## Extracted material

###

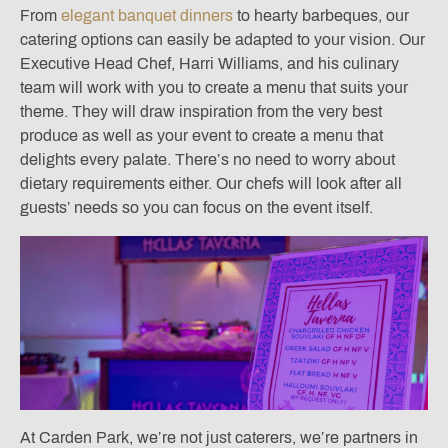
From
elegant banquet dinners
to hearty barbeques, our
catering options can easily be adapted to your vision. Our
Executive Head Chef, Harri Williams, and his culinary
team will work with you to create a menu that suits your
theme. They will draw inspiration from the very best
produce as well as your event to create a menu that
delights every palate. There’s no need to worry about
dietary requirements either. Our chefs will look after all
guests’ needs so you can focus on the event itself.
At Carden Park, we’re not just caterers, we’re partners in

###

## Assignment
Every line above should be printed again word for word, without its pictures.

## Result of the task
From
elegant banquet dinners
to hearty barbeques, our
catering options can easily be adapted to your vision. Our
Executive Head Chef, Harri Williams, and his culinary
team will work with you to create a menu that suits your
theme. They will draw inspiration from the very best
produce as well as your event to create a menu that
delights every palate. There’s no need to worry about
dietary requirements either. Our chefs will look after all
guests’ needs so you can focus on the event itself.
At Carden Park, we’re not just caterers, we’re partners in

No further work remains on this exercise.